I often think about fate, about love, and soulmates. Princesses in towers, curses lifted, glass coffins opened. Honorable, beautiful nonsense. Too often, we think that this sort of happy ending is not for us. However, trans people do not have to be okay with tolerance that only reaches the surface level of our identity. Cis hetero love, in my experience, often has caveats and compromises, with long histories of attraction tied to sexism. This is not to say that all cis hetero couples are unhappy or shallow, but this is to say that plenty of hetero men have hard boundaries on body hair, makeup, hair color, wardrobe, money status, and more. In the 60s, a woman should be quiet. In the 2020s, a woman should stop being so loud and bossy and go back to tradition. The demands are endless.

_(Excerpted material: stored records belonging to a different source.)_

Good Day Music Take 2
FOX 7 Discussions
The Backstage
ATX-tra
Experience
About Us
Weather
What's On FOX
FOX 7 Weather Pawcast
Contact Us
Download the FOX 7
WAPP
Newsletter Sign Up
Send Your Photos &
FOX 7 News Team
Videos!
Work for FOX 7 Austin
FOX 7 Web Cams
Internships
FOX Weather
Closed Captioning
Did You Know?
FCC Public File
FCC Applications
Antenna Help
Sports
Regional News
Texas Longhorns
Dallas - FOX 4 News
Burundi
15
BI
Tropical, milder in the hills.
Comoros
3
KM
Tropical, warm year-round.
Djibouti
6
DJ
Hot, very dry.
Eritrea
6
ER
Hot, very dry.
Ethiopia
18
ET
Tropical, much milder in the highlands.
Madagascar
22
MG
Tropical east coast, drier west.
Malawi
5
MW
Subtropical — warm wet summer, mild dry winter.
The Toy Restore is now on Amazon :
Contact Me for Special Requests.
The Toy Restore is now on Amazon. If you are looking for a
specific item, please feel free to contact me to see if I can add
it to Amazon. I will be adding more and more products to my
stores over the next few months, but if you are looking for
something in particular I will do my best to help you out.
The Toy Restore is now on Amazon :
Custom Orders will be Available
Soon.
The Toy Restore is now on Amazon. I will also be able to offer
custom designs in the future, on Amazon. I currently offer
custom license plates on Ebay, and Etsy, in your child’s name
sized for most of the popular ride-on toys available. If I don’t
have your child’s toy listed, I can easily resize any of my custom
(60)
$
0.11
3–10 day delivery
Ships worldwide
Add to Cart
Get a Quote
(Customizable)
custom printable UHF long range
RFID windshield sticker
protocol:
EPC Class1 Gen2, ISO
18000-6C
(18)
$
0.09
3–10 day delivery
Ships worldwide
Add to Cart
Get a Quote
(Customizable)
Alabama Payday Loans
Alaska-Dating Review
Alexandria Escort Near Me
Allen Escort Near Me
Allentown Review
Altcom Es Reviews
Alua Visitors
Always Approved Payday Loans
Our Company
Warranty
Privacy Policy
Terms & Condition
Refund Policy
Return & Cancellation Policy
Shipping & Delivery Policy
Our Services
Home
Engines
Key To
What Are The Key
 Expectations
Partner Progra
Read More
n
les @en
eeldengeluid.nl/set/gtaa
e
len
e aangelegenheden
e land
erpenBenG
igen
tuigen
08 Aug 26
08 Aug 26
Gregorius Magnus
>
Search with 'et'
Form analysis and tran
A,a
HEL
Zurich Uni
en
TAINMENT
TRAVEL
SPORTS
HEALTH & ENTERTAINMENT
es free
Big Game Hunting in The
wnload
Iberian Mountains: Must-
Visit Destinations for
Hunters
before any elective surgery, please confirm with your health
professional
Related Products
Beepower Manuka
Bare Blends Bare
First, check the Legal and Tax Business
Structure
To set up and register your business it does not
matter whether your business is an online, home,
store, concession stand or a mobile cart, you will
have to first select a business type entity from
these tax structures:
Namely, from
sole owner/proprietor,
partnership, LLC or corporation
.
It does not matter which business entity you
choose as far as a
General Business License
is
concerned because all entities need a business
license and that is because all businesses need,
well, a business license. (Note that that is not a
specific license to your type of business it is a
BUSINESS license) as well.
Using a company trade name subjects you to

T4T love in my experience is more fluid. Maybe someone isn’t typically your type but they have the perfect personality, and you could see them becoming something long-term. Oftentimes, the trans community is willing to try if the connection is there. It’s less of an act of ‘making an exception’ and more so the acceptance that maybe love can just be love. The beautiful thing about loving outside of the standard idea of romance is that you can pave your own rules. You don’t have to have the white picket fence unless you dream of it.
The biggest and first difference I ever noticed about T4T relationships is that, after swiping right on Tinder, the first thing Sean and I discussed was ‘What are you looking for?’ Is it children, marriage, or friendship? Is it nothing important or everything? There were no expectations or assumptions, and he still shows me that our relationship can be a canvas for what we want life to be. I don’t exactly dream of a white picket fence, but I often dream of dancing in the kitchen to Tyler Childers, the first song he ever showed me that reminded him of me. There is no ball and chain, but there certainly is freedom.